Aspects of Subaltern Resistance and Self-Organization
- W.E.B. DuBois, Black Reconstruction in America (1935)
- C.L.R. James, The Black Jacobins (1938)
- James C. Scott, Domination and the Arts of Resistance (1990)
- Ranajit Guha, Elementary Aspects of Peasant Insurgency in Colonial India (1983)
- Robin D.G. Kelly, Race Rebels: Culture, Politics, and the Black Working Class (1994)
- Eugene D. Genovese, Roll, Jordan, Roll (1974)
- E.P. Thompson, The Making of the English Working Class (1963)
- Tara Hunter, To ‘Joy My Freedom (1997)
Emancipation/Reconstruction Period
- Eric Foner, Reconstruction: America’s Unfinished Revolution, 1863-1877 (1988)
- Michael Dawson, Black Visions: The Roots of Contemporary African-American Political Ideologies (2001)
- David Blight, Race and Reunion: The Civil War in American Memory (2001)
Slavery
- Peter Kolchin, Unfree Labor: American Slavery and Russian Serfdom (1987)
- Herbert Gutman, The Black Family in Slavery and Freedom (1976)
- Herbert Aptheker, American Negro Slave Revolts (1943)
- Ira Berlin, Many Thousands Gone (1998)
Race
- David R. Roediger, The Wages of Whiteness (1990)
- Sterling Stuckey, Slave Culture: Nationalist Theory and the Foundations of Black America (1987)
- William M. Tuttle, Jr., Race Riot (1970)
Nineteenth Century Political Economy
- Brian Schoen, The Fragile Fabric of Union (2011)
- Sven Beckert, The Monied Metropolis: New York City and the Consolidation of the American Bourgeoisie, 1850-1896 (2001)
Nate,
Wonderful post, and I agree that we have a lot of crossover in out project (which is nice to know!).
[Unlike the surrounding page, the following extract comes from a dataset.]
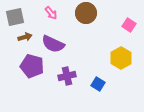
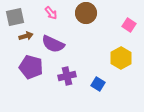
brown arrow: moved 1 px right, 1 px up
purple pentagon: moved 1 px left, 1 px down
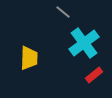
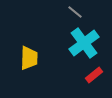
gray line: moved 12 px right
I would suggest possibly reading Leon Litwack´s “Been in the Storm so Long” and Dylan Penningroth´s “The Claims of Kinfolk.” Both works might have some connection to your overall focus.
This sounds like a fascinating book! I am intrigued by the breadth of your reading list; specifically, I am wondering which historiographical discussion you feel that Hahn is primarily interacting with. It seemed, from your summary, that he is discussing the ways in which slaves participated in the Civil War, thereby contradicting any historians who have presented slaves as passive recipients of freedom. I am wondering, therefore, whether the books under the “slavery” heading may be the ones he most directly interacts with/contradicts? Or do you see this book as interacting with a broader spectrum of historiographies?
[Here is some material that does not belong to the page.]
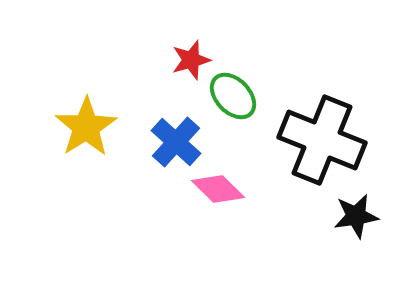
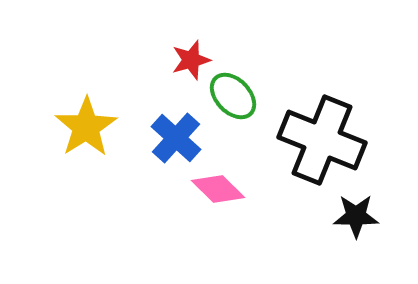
blue cross: moved 4 px up
black star: rotated 9 degrees clockwise
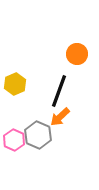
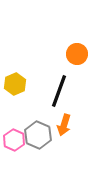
orange arrow: moved 4 px right, 8 px down; rotated 30 degrees counterclockwise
Looking forward to your next post!
This AHR Forum piece by Gyan Prakash might be useful too, as an introduction to subaltern studies.
Nice, introductory post, Nate! Given Wes’s opening post, it sounds like you two will have a lot to talk about as your papers progress.
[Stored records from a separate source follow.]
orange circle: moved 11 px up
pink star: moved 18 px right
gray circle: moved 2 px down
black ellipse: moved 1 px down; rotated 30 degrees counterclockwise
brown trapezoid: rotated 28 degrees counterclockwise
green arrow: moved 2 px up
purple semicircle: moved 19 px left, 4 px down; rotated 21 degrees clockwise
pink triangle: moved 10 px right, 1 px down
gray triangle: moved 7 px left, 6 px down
Your idea to look into subaltern studies and historiography on the politics of land seems to me especially promising, given your interests outside of this class and the fact that you have already read Scott’s book on hidden transcripts. It might be interesting to consider a paper on how subaltern studies has impacted the writing of American history generally, with Hahn as one case study among several. Although that would perhaps reshape your reading list and take you away from some of the specific books about reconstruction, it could potentially prove more useful for your later work.
If you’re interested in that possibility, I’d start with Guha, scour Hahn to see what subaltern studies literature he’s relying on, and then maybe do some searching in article databases to identify other American historians who draw self-consciously on work like Guha’s or Scott’s.